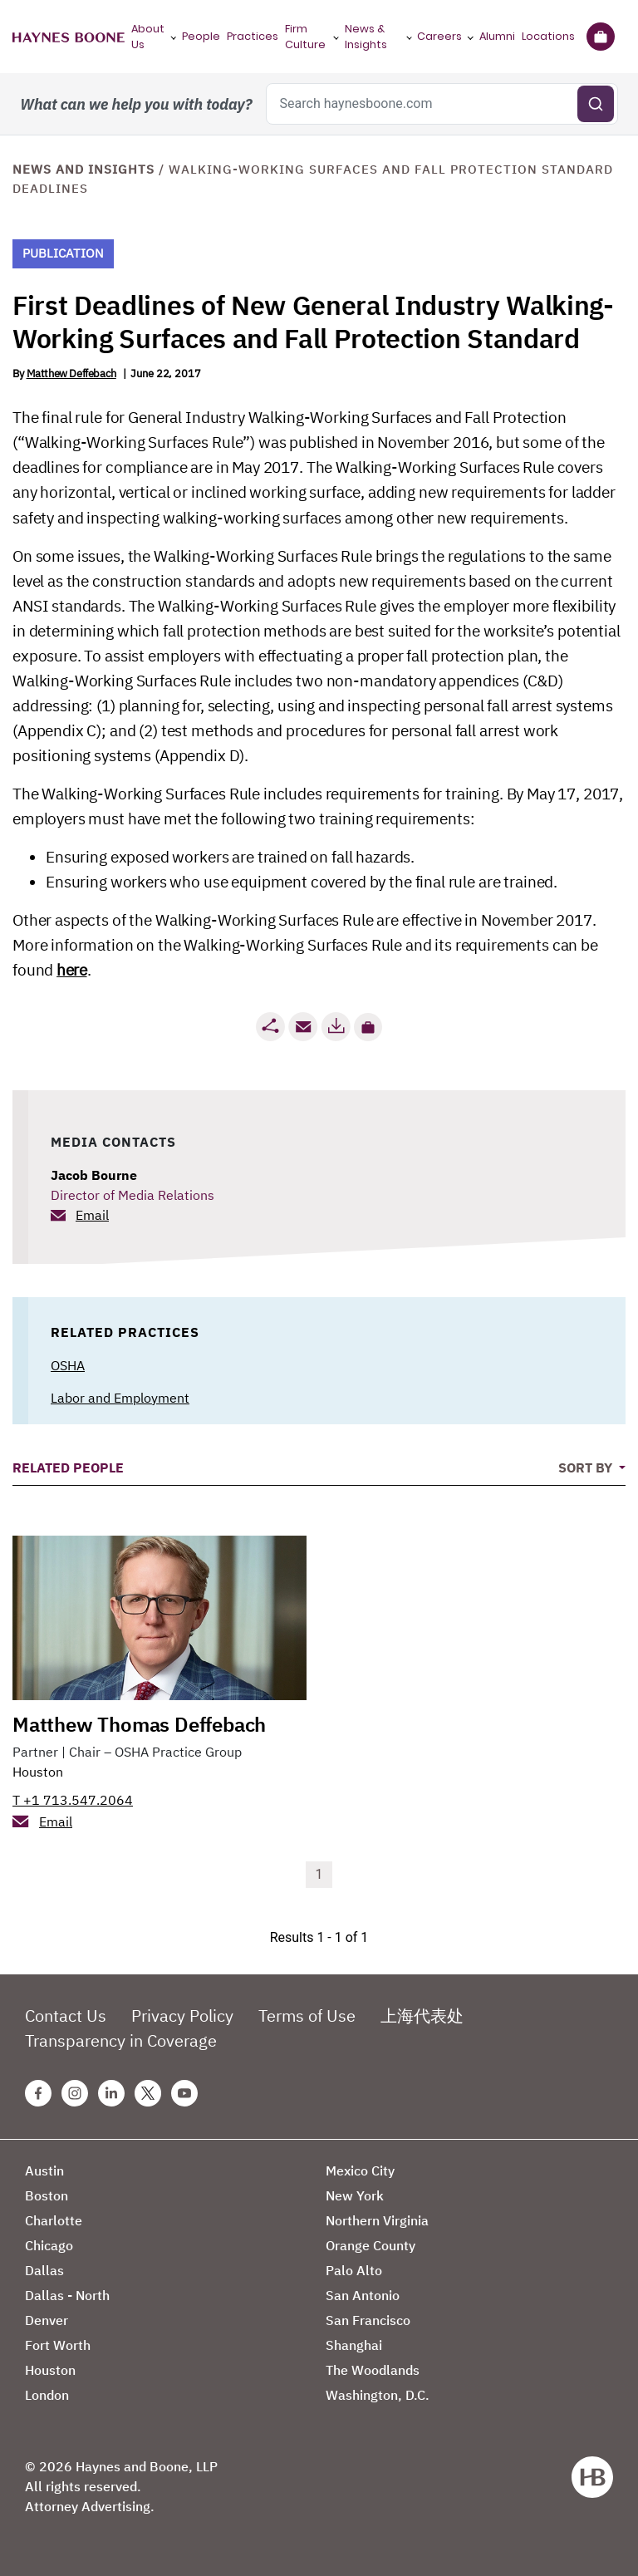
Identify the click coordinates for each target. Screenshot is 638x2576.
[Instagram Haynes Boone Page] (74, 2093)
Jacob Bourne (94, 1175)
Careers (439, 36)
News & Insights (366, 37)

Exercise requirements = Reproduce the data exactly, please, and omit its pictures.

Response =
Identify the click coordinates for each target. Screenshot is 638x2576.
[Instagram Haynes Boone Page] (74, 2093)
Jacob Bourne (94, 1175)
Careers (439, 36)
News & Insights (366, 37)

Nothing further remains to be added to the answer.